Problem requirements: Omit the images, then output each of the records below exactly.

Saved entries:
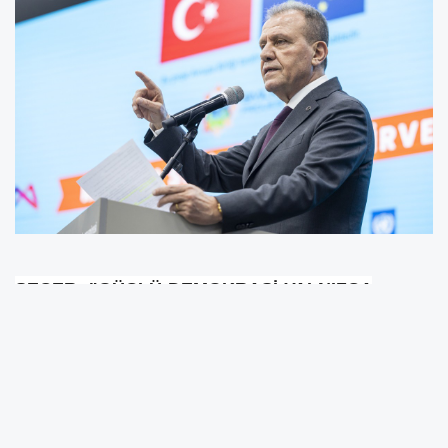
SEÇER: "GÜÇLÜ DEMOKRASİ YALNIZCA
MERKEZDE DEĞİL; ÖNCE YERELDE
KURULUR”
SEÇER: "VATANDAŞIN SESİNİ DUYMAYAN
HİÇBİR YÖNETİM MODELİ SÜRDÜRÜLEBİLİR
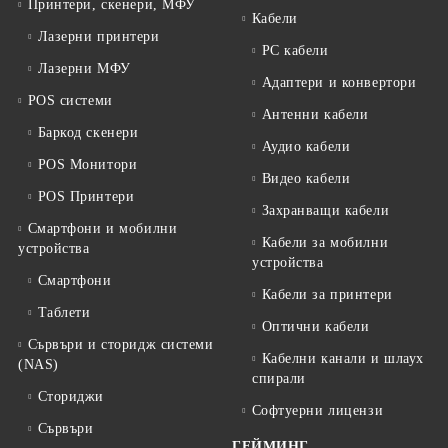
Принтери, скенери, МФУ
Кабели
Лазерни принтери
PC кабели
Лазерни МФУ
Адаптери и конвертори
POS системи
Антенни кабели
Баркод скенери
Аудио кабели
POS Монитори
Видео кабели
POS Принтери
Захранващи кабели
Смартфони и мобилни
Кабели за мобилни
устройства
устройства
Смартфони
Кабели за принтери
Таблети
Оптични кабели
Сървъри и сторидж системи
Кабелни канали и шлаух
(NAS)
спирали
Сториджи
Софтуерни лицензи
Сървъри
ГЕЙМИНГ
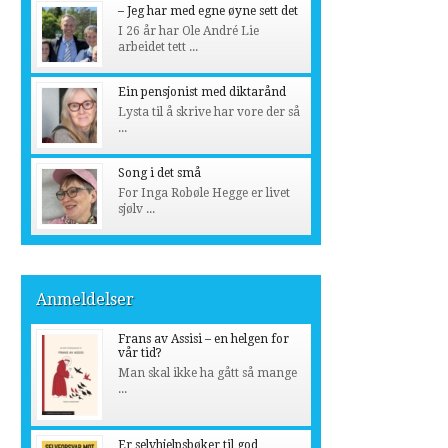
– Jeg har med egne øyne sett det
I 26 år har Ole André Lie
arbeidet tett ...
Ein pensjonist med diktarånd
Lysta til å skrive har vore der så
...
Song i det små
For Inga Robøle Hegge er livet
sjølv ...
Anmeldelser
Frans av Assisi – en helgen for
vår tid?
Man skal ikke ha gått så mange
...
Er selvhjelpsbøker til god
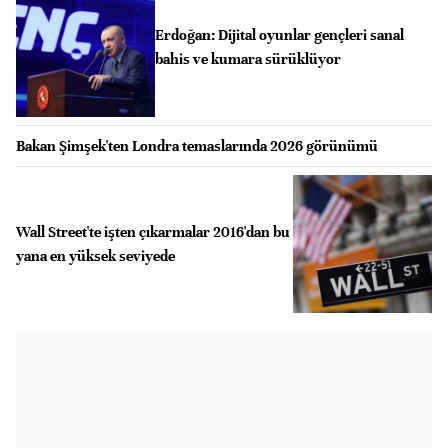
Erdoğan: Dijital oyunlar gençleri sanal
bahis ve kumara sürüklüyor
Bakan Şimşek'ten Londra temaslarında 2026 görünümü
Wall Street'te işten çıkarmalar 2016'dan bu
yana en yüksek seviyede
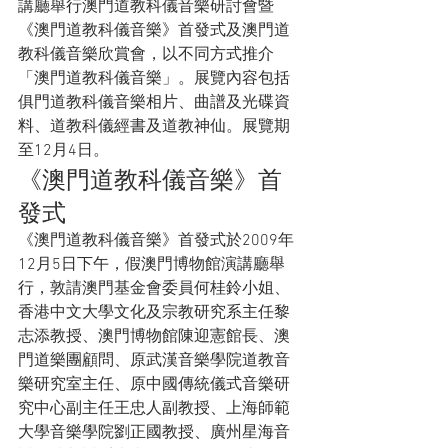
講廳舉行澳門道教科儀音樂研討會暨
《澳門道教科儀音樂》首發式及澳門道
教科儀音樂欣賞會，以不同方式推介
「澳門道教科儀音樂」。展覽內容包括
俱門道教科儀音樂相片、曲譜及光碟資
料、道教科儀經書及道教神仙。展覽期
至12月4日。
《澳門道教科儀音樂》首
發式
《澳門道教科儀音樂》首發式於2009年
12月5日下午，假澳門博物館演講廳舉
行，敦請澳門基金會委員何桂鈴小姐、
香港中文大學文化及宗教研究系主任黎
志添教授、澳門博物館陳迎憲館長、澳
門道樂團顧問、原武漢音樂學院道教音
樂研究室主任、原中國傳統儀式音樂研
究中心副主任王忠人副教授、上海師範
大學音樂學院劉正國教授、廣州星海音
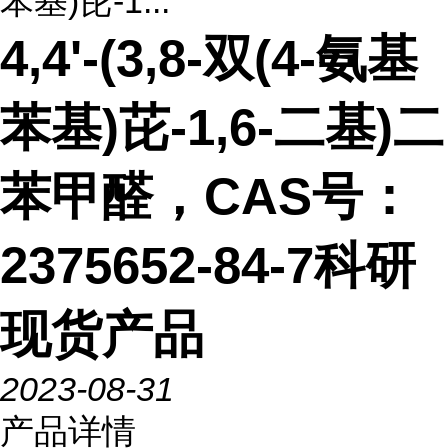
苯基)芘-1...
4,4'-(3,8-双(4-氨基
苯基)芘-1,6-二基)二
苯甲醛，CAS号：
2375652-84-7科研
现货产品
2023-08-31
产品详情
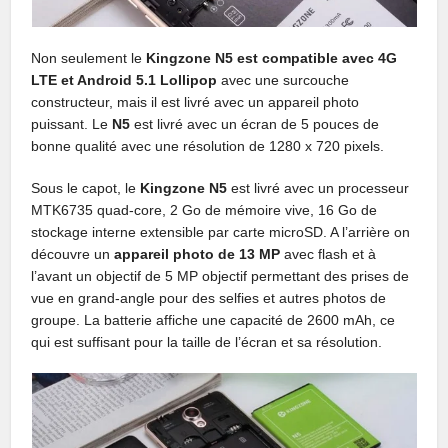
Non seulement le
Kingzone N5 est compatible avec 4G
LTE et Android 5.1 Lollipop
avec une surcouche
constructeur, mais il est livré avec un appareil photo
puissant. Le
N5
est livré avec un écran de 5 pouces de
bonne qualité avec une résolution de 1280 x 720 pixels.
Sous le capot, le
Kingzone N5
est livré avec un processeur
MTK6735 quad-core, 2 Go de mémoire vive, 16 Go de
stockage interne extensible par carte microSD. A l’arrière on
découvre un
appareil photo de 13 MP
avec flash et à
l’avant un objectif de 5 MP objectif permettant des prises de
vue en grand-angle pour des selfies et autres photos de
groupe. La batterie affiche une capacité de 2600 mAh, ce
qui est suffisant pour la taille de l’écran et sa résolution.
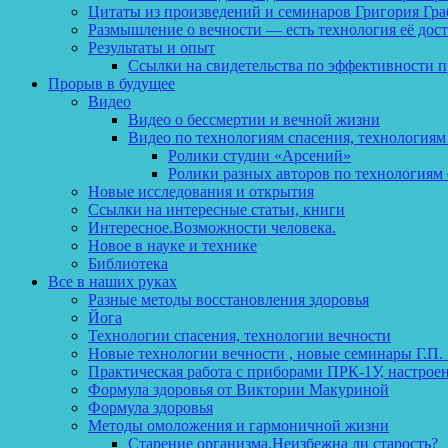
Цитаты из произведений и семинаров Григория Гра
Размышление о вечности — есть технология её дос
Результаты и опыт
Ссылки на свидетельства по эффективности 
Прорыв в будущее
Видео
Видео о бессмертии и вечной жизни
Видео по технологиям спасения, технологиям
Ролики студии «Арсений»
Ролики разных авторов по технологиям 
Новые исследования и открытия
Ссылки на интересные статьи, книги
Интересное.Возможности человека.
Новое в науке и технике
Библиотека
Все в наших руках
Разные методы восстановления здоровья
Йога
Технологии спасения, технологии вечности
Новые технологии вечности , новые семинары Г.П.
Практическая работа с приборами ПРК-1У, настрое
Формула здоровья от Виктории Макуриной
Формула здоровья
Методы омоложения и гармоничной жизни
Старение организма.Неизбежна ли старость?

Completed exercise:
SEÇER: "GÜÇLÜ DEMOKRASİ YALNIZCA
MERKEZDE DEĞİL; ÖNCE YERELDE
KURULUR”
SEÇER: "VATANDAŞIN SESİNİ DUYMAYAN
HİÇBİR YÖNETİM MODELİ SÜRDÜRÜLEBİLİR
Принтери, скенери, МФУ
Кабели
Лазерни принтери
PC кабели
Лазерни МФУ
Адаптери и конвертори
POS системи
Антенни кабели
Баркод скенери
Аудио кабели
POS Монитори
Видео кабели
POS Принтери
Захранващи кабели
Смартфони и мобилни
Кабели за мобилни
устройства
устройства
Смартфони
Кабели за принтери
Таблети
Оптични кабели
Сървъри и сторидж системи
Кабелни канали и шлаух
(NAS)
спирали
Сториджи
Софтуерни лицензи
Сървъри
ГЕЙМИНГ
– Jeg har med egne øyne sett det
I 26 år har Ole André Lie
arbeidet tett ...
Ein pensjonist med diktarånd
Lysta til å skrive har vore der så
...
Song i det små
For Inga Robøle Hegge er livet
sjølv ...
Anmeldelser
Frans av Assisi – en helgen for
vår tid?
Man skal ikke ha gått så mange
...
Er selvhjelpsbøker til god
Erdoğan: Dijital oyunlar gençleri sanal
bahis ve kumara sürüklüyor
Bakan Şimşek'ten Londra temaslarında 2026 görünümü
Wall Street'te işten çıkarmalar 2016'dan bu
yana en yüksek seviyede
講廳舉行澳門道教科儀音樂研討會暨
《澳門道教科儀音樂》首發式及澳門道
教科儀音樂欣賞會，以不同方式推介
「澳門道教科儀音樂」。展覽內容包括
俱門道教科儀音樂相片、曲譜及光碟資
料、道教科儀經書及道教神仙。展覽期
至12月4日。
《澳門道教科儀音樂》首
發式
《澳門道教科儀音樂》首發式於2009年
12月5日下午，假澳門博物館演講廳舉
行，敦請澳門基金會委員何桂鈴小姐、
香港中文大學文化及宗教研究系主任黎
志添教授、澳門博物館陳迎憲館長、澳
門道樂團顧問、原武漢音樂學院道教音
樂研究室主任、原中國傳統儀式音樂研
究中心副主任王忠人副教授、上海師範
大學音樂學院劉正國教授、廣州星海音
苯基)芘-1...
4,4'-(3,8-双(4-氨基
苯基)芘-1,6-二基)二
苯甲醛，CAS号：
2375652-84-7科研
现货产品
2023-08-31
产品详情
Non seulement le
Kingzone N5 est compatible avec 4G
LTE et Android 5.1 Lollipop
avec une surcouche
constructeur, mais il est livré avec un appareil photo
puissant. Le
N5
est livré avec un écran de 5 pouces de
bonne qualité avec une résolution de 1280 x 720 pixels.
Sous le capot, le
Kingzone N5
est livré avec un processeur
MTK6735 quad-core, 2 Go de mémoire vive, 16 Go de
stockage interne extensible par carte microSD. A l’arrière on
découvre un
appareil photo de 13 MP
avec flash et à
l’avant un objectif de 5 MP objectif permettant des prises de
vue en grand-angle pour des selfies et autres photos de
groupe. La batterie affiche une capacité de 2600 mAh, ce
qui est suffisant pour la taille de l’écran et sa résolution.
Цитаты из произведений и семинаров Григория Гра
Размышление о вечности — есть технология её дос
Результаты и опыт
Ссылки на свидетельства по эффективности 
Прорыв в будущее
Видео
Видео о бессмертии и вечной жизни
Видео по технологиям спасения, технологиям
Ролики студии «Арсений»
Ролики разных авторов по технологиям 
Новые исследования и открытия
Ссылки на интересные статьи, книги
Интересное.Возможности человека.
Новое в науке и технике
Библиотека
Все в наших руках
Разные методы восстановления здоровья
Йога
Технологии спасения, технологии вечности
Новые технологии вечности , новые семинары Г.П.
Практическая работа с приборами ПРК-1У, настрое
Формула здоровья от Виктории Макуриной
Формула здоровья
Методы омоложения и гармоничной жизни
Старение организма.Неизбежна ли старость?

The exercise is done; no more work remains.